Sweet Sixteen est un livre écrit par Annelise Heurtier en 2014.
Rentrée 1957, le plus prestigieux lycée de l’Arkansas ouvre pour la première fois ses portes à des étudiants noirs. Ils sont neuf à tenter l’aventure. Ils sont deux mille cinq cents, prêts à tout pour les en empêcher .
Voici le contexte : nous sommes en Amérique et la ségrégation est on ne peut plus présente, notamment dans le nord des États-Unis. Les Noirs sont traités comme des pestiférés, considérés comme des moins que rien ou alors victimes d’une immense violence, les Blancs se bouchent le nez quand ils les croisent dans la rue. la Cour Suprême décide d’obliger de grands lycées, tel le lycée Central, à ouvrir leurs portes aux élèves volontaires qui ne connaissaient jusqu’alors que le piteux enseignement qu’on leur réservait. Seuls neuf adolescents ont osé lever la main pour aller dans le Lycée Central. Neuf adolescents qui ne s’étaient peut-être pas rendus compte de l’inimaginable haine que leur portaient les lycéens blancs et leurs parents, ou peut-être neuf adolescents déterminés à changer le monde.

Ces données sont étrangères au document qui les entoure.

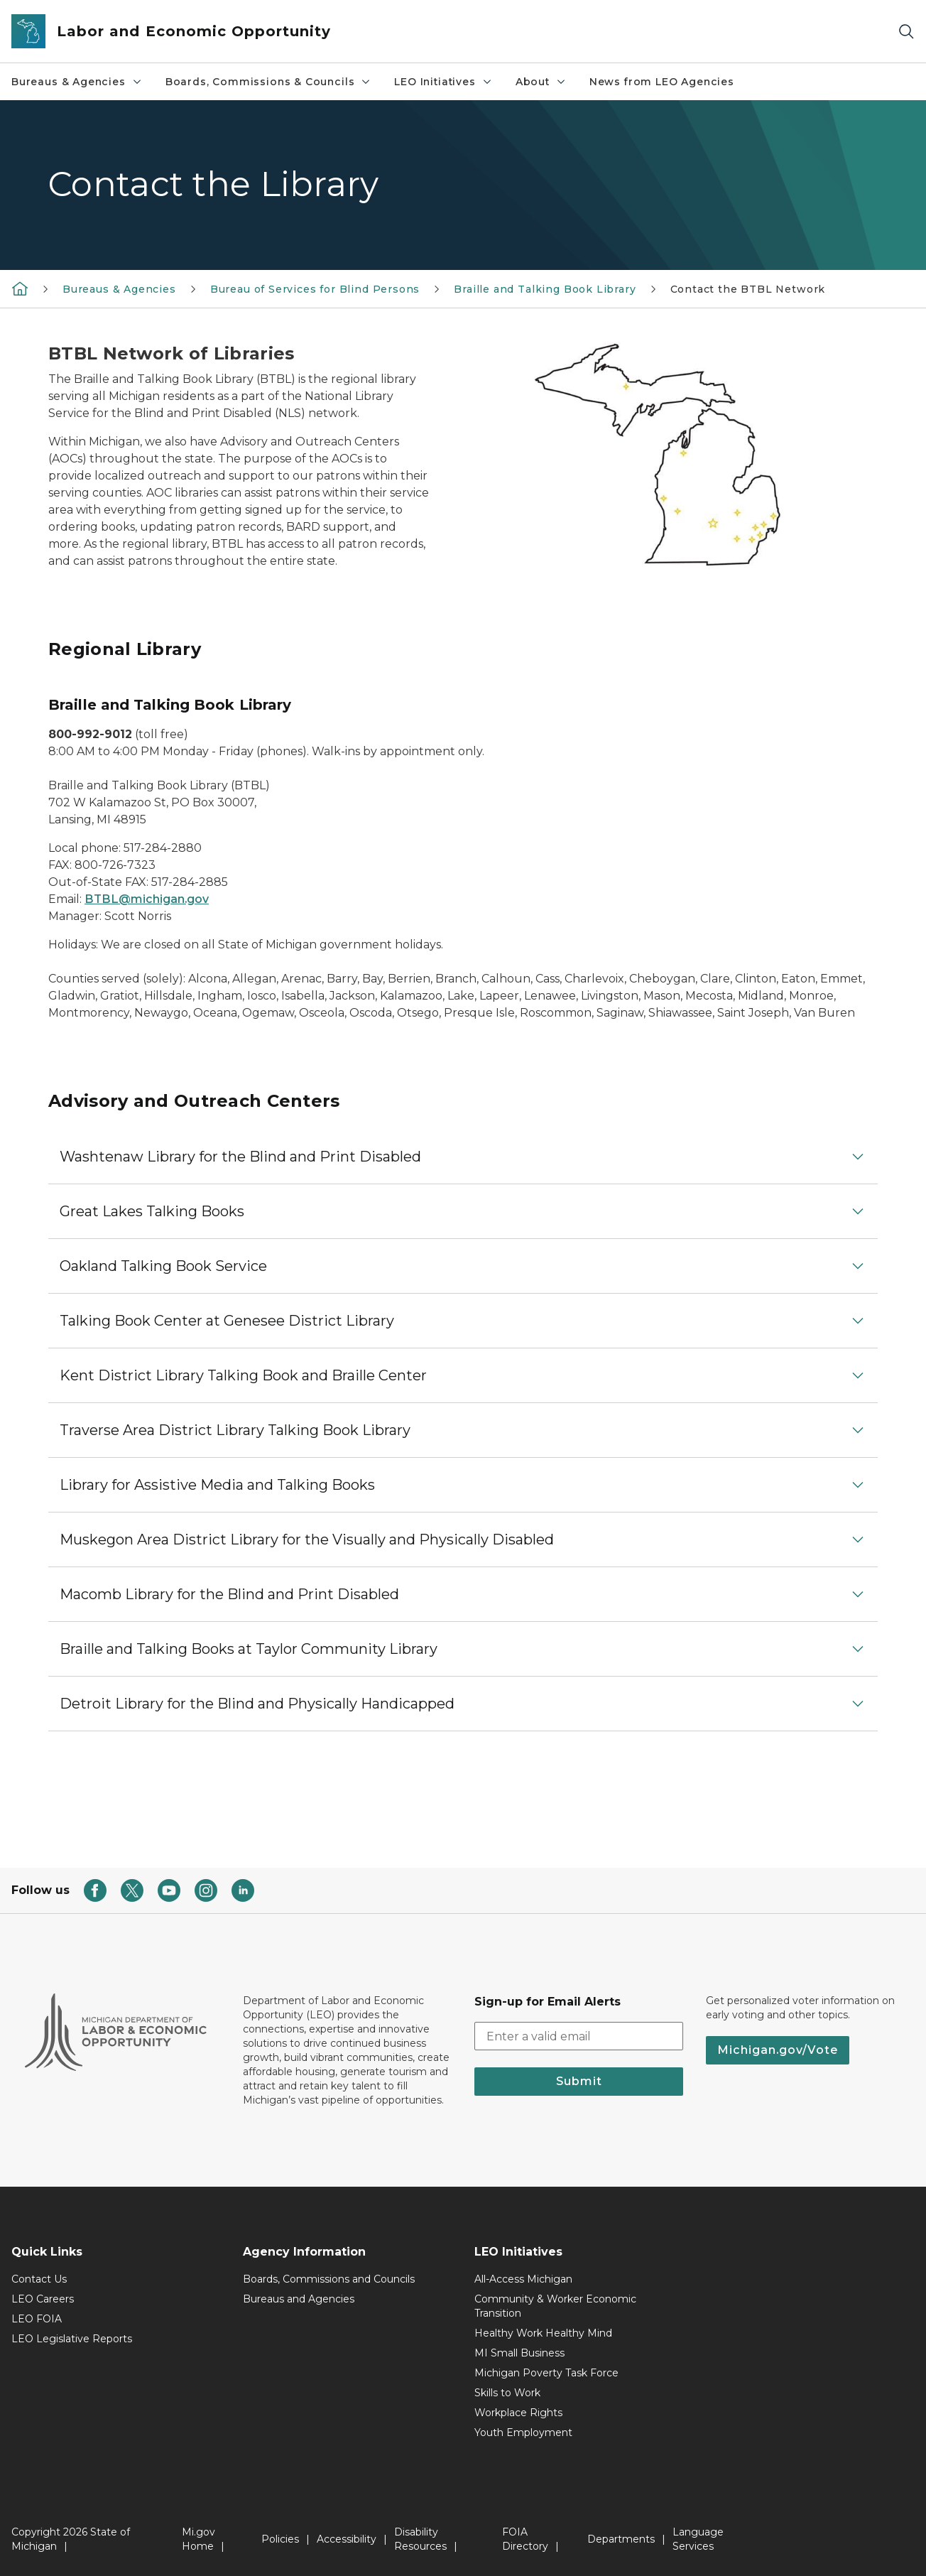 The height and width of the screenshot is (2576, 926). I want to click on Submit, so click(579, 2081).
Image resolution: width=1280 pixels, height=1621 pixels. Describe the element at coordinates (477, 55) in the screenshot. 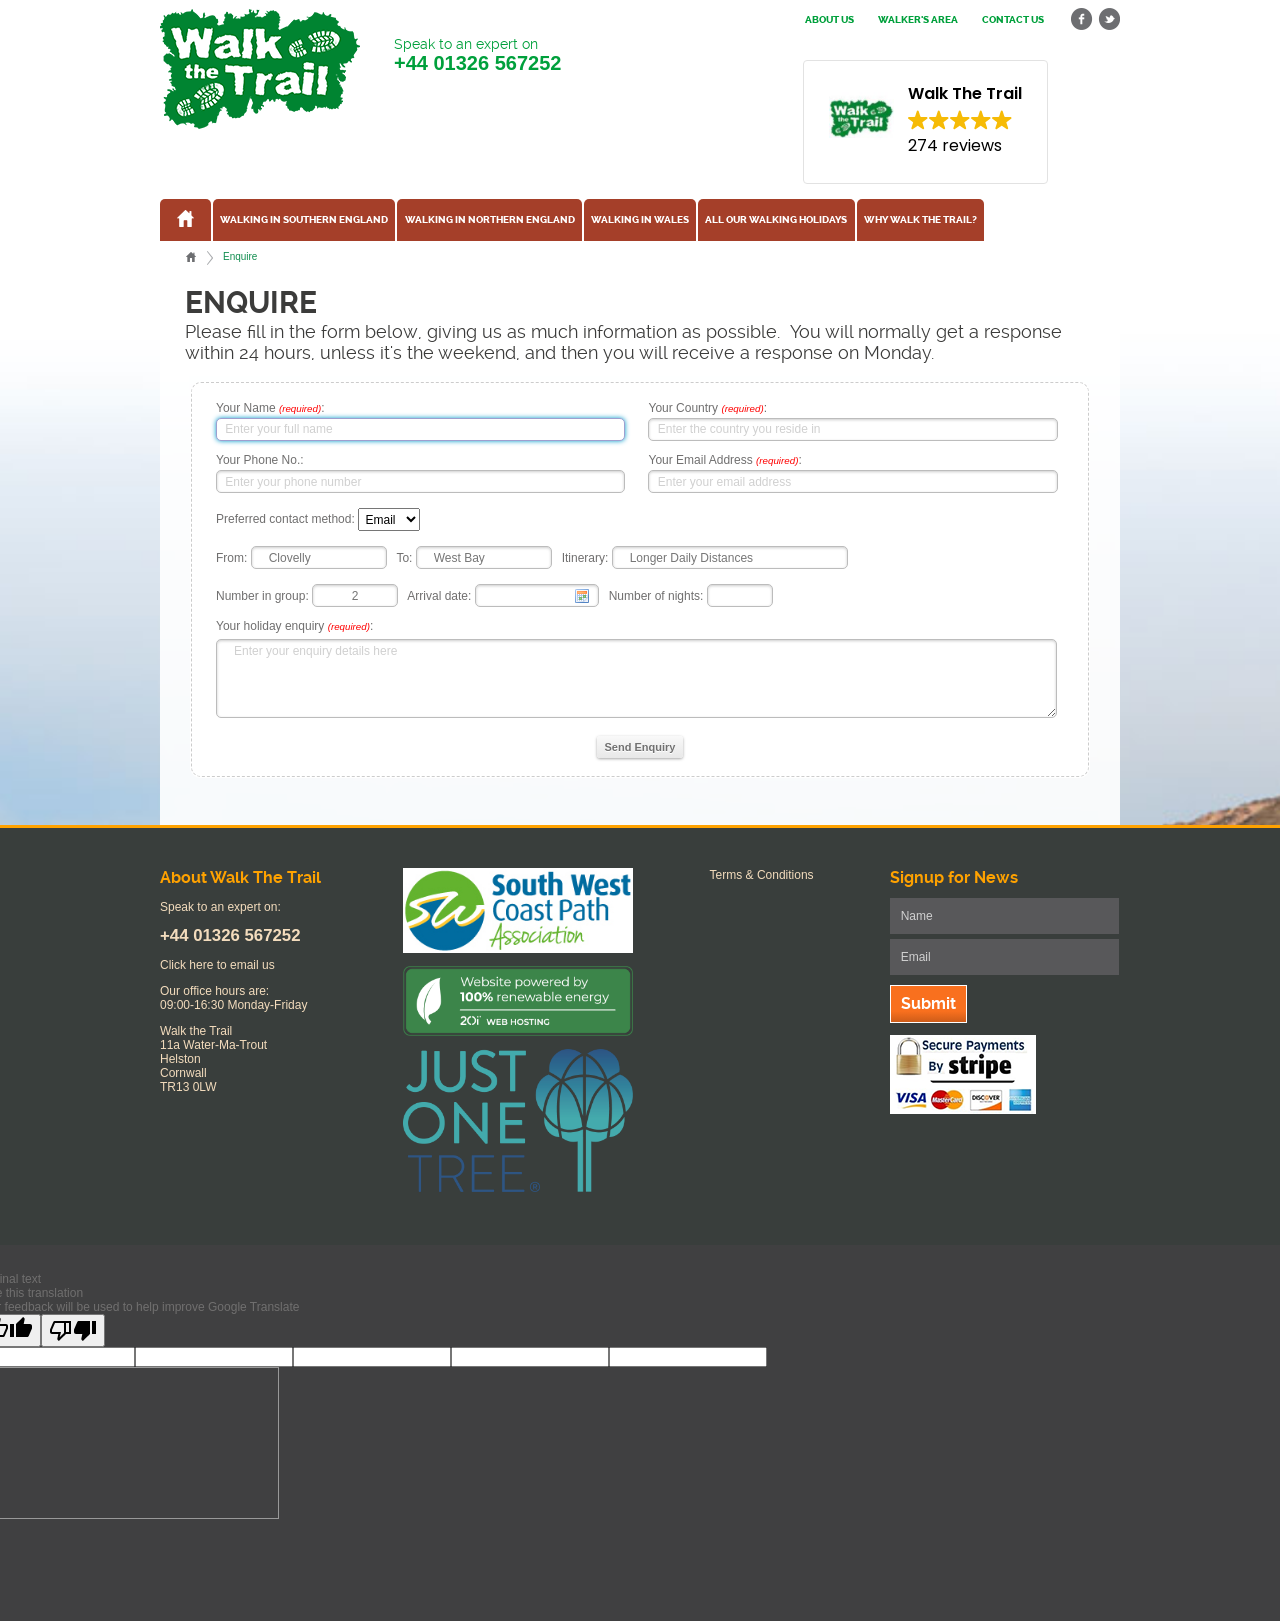 I see `Speak to an expert on` at that location.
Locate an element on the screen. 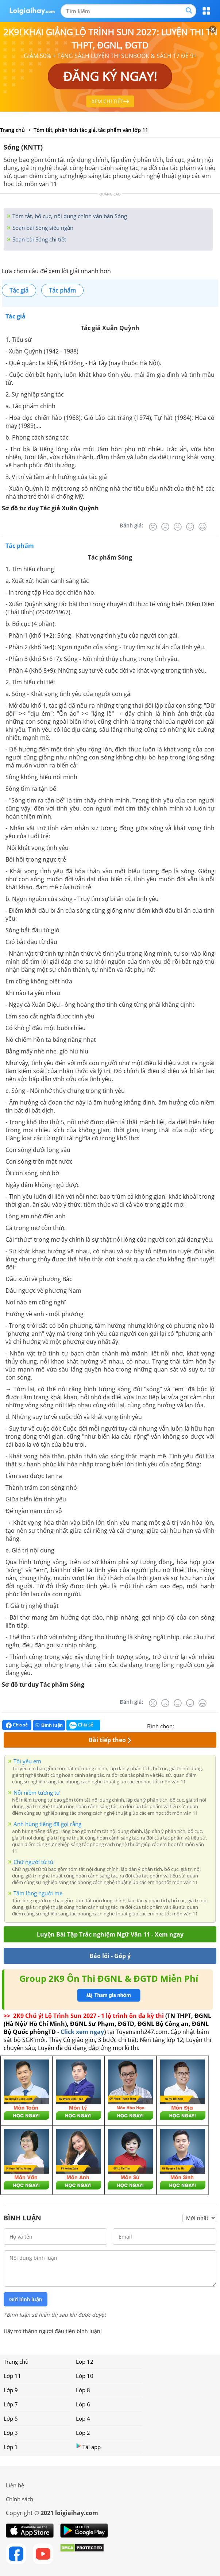 The height and width of the screenshot is (2576, 220). Tải app is located at coordinates (88, 2447).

Parmi ces neufs étudiants nous allons suivre en particulier Molly Costello, fille de Erin et petite-fille de Shiri. Inspirée par la vie de Melba Pattillo, Molly découvrira la vraie peur, la tristesse, le désespoir et l’injustice qui règne dans son pays.
Le jour de la rentrée est arrivé. Les futurs lycéens s’étant fixés un point de rendez-vous pour y aller tous ensemble au lycée Central, Molly est assez confiante… avant de voir la scène qui se déroule devant les portes de l’établissement. Une marée humaine hurle dans tous les sens et bloque l’accès aux portes du lycée. L’intégration est contestée par des dizaines et dizaines de ségrégationnistes, le gouverneur de l’Arkansas interdit même (alors qu’il n’en a pas le droit) la rentrée des étudiants noirs suite à la demande de la Ligue des mères blanches. Les menaces de mort redoublent, Molly a peur du téléphone, la croix du Klan, enflammée, est plantée dans le jardin de sa famille.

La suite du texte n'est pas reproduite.